_Work request_
Using the listing, copy each whole line that features "green".

· · ·

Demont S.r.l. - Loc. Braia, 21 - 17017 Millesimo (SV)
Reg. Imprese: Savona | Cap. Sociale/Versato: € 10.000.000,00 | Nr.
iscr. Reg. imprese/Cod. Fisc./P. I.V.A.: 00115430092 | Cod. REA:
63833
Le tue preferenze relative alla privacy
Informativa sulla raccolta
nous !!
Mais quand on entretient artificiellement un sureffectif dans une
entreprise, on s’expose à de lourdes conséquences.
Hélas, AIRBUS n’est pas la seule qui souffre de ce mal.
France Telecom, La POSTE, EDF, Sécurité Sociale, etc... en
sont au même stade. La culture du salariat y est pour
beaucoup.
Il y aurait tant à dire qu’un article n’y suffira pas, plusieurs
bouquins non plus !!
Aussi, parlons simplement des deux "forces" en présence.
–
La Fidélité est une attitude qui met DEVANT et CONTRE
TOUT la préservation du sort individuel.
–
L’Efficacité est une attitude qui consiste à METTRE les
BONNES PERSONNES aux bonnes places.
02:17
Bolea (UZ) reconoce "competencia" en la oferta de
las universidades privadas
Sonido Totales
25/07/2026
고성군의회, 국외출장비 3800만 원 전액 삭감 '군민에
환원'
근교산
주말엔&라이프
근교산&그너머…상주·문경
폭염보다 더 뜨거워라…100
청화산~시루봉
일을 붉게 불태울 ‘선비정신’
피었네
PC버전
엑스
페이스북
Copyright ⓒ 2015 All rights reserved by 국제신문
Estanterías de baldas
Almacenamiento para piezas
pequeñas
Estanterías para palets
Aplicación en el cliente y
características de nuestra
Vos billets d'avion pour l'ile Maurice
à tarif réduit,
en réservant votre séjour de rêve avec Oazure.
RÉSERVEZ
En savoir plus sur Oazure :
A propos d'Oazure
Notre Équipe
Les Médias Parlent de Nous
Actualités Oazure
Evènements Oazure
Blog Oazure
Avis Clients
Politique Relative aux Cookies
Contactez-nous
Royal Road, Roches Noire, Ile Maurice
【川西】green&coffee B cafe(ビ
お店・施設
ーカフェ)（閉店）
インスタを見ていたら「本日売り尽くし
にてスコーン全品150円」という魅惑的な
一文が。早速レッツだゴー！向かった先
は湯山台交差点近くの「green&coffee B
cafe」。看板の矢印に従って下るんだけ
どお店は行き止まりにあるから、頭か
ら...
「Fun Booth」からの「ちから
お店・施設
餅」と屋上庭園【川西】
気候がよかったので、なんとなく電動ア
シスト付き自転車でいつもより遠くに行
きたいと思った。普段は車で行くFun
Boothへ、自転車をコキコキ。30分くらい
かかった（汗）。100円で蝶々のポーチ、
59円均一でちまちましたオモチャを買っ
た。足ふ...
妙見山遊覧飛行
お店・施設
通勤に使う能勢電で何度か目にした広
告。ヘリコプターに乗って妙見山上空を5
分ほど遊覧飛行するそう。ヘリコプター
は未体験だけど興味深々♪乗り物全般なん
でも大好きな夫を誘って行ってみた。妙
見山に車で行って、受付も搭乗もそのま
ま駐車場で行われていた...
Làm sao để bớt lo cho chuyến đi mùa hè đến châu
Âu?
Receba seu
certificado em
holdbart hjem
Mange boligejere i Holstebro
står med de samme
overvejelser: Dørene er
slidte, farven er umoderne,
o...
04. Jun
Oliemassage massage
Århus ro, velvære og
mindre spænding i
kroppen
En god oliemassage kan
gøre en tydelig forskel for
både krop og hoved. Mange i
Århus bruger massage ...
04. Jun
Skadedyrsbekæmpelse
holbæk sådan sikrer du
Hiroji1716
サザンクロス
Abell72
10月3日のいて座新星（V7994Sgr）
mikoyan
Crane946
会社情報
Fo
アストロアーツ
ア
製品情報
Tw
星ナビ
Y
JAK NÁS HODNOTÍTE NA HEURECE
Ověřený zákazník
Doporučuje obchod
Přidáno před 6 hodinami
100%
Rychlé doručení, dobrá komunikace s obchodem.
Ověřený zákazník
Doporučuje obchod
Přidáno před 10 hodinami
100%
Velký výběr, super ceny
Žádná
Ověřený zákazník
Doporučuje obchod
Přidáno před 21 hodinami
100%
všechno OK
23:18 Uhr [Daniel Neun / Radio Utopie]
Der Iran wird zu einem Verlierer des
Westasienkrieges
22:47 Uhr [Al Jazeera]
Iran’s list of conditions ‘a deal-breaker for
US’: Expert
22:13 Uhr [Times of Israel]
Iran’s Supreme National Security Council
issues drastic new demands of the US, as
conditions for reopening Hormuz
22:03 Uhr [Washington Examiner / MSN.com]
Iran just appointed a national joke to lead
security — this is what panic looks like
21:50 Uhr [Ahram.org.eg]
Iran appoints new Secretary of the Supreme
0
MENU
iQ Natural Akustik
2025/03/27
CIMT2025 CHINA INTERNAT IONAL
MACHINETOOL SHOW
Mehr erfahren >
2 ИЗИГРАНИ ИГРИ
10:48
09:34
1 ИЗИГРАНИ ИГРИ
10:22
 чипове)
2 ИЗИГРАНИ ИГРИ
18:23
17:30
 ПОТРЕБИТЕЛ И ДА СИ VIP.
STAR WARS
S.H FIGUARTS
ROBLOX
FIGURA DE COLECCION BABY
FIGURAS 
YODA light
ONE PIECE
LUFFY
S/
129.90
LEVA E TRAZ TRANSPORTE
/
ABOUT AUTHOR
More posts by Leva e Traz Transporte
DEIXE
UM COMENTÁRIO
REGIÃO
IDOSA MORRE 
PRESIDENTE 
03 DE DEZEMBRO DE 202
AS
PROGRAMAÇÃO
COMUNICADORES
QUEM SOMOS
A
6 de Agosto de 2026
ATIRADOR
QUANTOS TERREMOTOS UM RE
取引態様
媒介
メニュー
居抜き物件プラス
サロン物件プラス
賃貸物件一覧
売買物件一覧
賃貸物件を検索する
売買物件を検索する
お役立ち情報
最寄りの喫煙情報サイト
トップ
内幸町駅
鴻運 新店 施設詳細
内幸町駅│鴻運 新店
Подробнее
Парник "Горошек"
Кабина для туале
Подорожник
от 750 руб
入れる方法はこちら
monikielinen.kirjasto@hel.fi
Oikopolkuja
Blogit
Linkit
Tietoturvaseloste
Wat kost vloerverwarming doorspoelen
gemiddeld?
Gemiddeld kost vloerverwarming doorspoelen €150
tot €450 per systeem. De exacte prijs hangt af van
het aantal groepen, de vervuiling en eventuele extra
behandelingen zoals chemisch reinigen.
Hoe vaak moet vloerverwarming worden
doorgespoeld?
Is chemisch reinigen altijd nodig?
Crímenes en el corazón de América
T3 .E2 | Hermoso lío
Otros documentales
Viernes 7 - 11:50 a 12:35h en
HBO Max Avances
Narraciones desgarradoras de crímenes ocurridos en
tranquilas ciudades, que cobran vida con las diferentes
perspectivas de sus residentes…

· · ·

_Reply_
【川西】green&coffee B cafe(ビ
は湯山台交差点近くの「green&coffee B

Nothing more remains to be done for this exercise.